Chapter 4

Human-Aligned Evaluation

Creating evaluation systems that reflect actual human priorities and quality requirements.

Overview

Traditional evaluation metrics like BERTScore, ROUGE, and BLEU often fail to capture what truly matters to human users, especially in complex, nuanced tasks. Human-aligned evaluation focuses on creating evaluation systems that reflect actual human priorities and domain-specific quality requirements.

This section explores how to bridge the gap between automated metrics and human judgment, drawing on techniques like weighted dimensions and granular feedback.

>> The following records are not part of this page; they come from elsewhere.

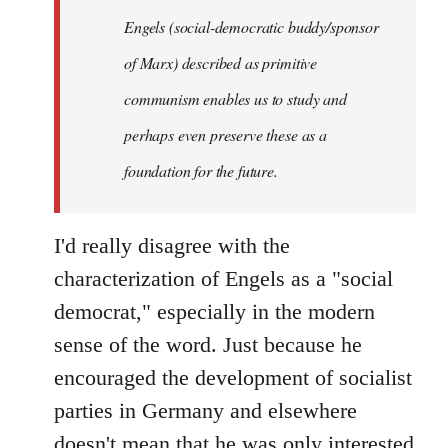
Engels (social-democratic buddy/sponsor
of Marx) described as primitive
communism enables us to study and
perhaps even preserve these as a
foundation for the future.
I'd really disagree with the
characterization of Engels as a "social
democrat," especially in the modern
sense of the word. Just because he
encouraged the development of socialist
parties in Germany and elsewhere
doesn't mean that he was only interested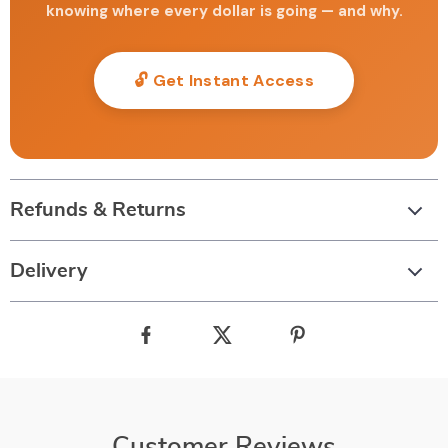
knowing where every dollar is going — and why.
🔓 Get Instant Access
Refunds & Returns
Delivery
Customer Reviews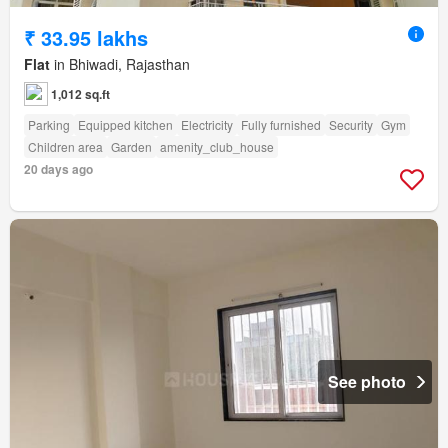
₹ 33.95 lakhs
Flat
in Bhiwadi, Rajasthan
1,012 sq.ft
Parking
Equipped kitchen
Electricity
Fully furnished
Security
Gym
Children area
Garden
amenity_club_house
20 days ago
See photo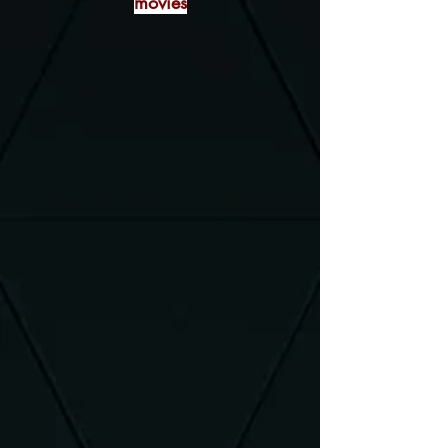
movies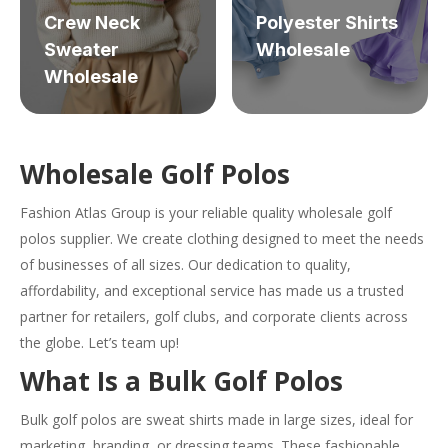
Crew Neck
Polyester Shirts
Sweater
Wholesale
Wholesale
Wholesale Golf Polos
Fashion Atlas Group is your reliable quality wholesale golf
polos supplier. We create clothing designed to meet the needs
of businesses of all sizes. Our dedication to quality,
affordability, and exceptional service has made us a trusted
partner for retailers, golf clubs, and corporate clients across
the globe. Let’s team up!
What Is a Bulk Golf Polos
Bulk golf polos are sweat shirts made in large sizes, ideal for
marketing, branding, or dressing teams. These fashionable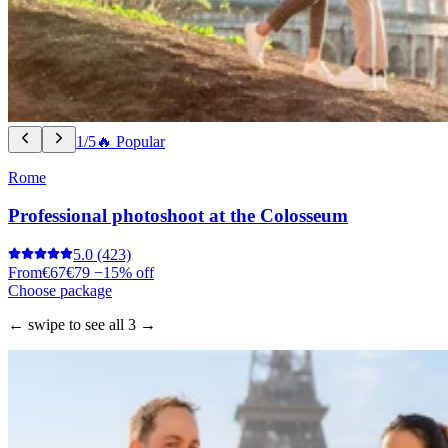
1/5
🔥 Popular
Rome
Professional photoshoot at the Colosseum
5.0
(423)
From
€67
€79
−15% off
Choose package
← swipe to see all 3 →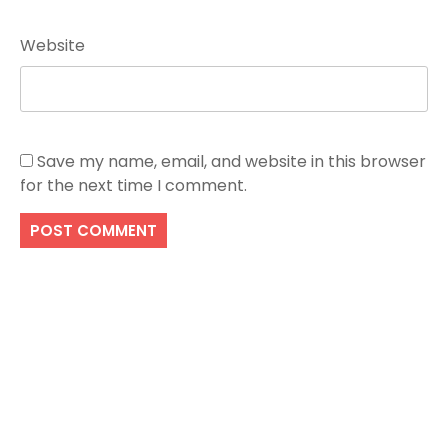
Website
Save my name, email, and website in this browser
for the next time I comment.
Search
SEARCH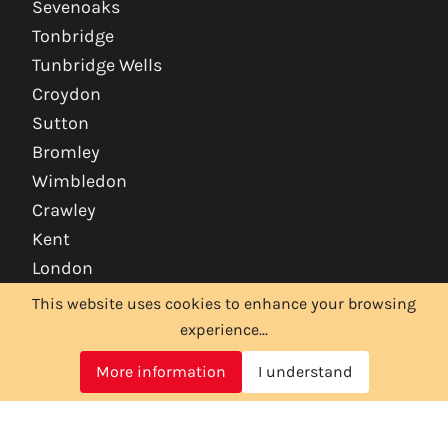
Sevenoaks
Tonbridge
Tunbridge Wells
Croydon
Sutton
Bromley
Wimbledon
Crawley
Kent
London
This website uses cookies to enhance your browsing
experience...
More information
I understand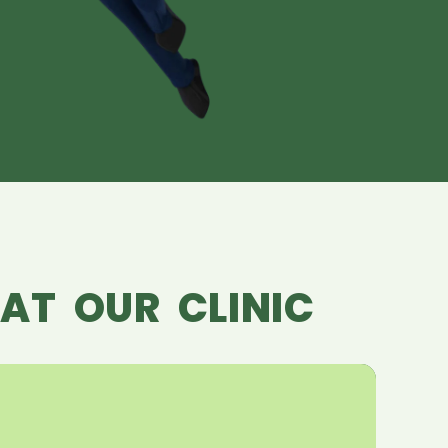
AT OUR CLINIC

The Limitations of Standard Metrics

Why Off-the-Shelf Metrics Fail

# Example from clinical summarization
standard_metrics = {
    "bert_score": 87.19,  # High semantic similarity
    "rouge_2": 0.82,      # Good n-gram overlap
    # But missed critical clinical details!
}

# Human evaluation revealed:
# - Omitted key diagnoses
# - Missing treatment outcomes
# - Incomplete patient history

Key Problems:

  • Context-blind: Metrics don't understand task-specific requirements
  • Surface-level: Focus on lexical overlap, not meaningful content
  • Poor correlation: Often weak correlation with actual human judgment

Building Human-Aligned Evaluation Systems

1. Understand Your Quality Dimensions

class ClinicalQualityDimensions:
    """Quality dimensions for clinical summarization."""
    FACTUAL_ACCURACY = "Is all information correct?"
    CLINICAL_COMPLETENESS = "Are all critical findings included?"
    CONCISENESS = "Is it appropriately brief?"
    CLINICAL_RELEVANCE = "Is information clinically significant?"

    @classmethod
    def get_weights(cls, context="emergency"):
        # Different weights for different contexts
        if context == "emergency":
            return {
                cls.FACTUAL_ACCURACY: 0.5,
                cls.CLINICAL_COMPLETENESS: 0.3, # ...
            }

2. Human-Aligned LLM Judge

class HumanAlignedLLMJudge(dspy.Module):
    """LLM judge trained on human feedback patterns."""

    def __init__(self, quality_dimensions, weights=None):
        super().__init__()
        self.dimensions = quality_dimensions
        self.weights = weights
        
        # Create evaluation signature explaining dimensions detailedly
        self.evaluation_signature = dspy.Signature(
            # ... prompt definition ...
        )

Case Study Results

Metric Before Optimization After Optimization Improvement
BERTScore 87.19 87.27 +0.08
LLM Judge 53.90 68.07 +26.3%
Human Alignment (ρ) 0.14 0.28 2x improvement

Best Practices

  • Start Clear: Define clear, actionable quality criteria (e.g., rubrics with specific levels).
  • Separate Training/Val: Ensure strict splits to prevent data leakage and overfitting to specific examples.
  • Version Control: Track your evaluation prompts and weights as they evolve.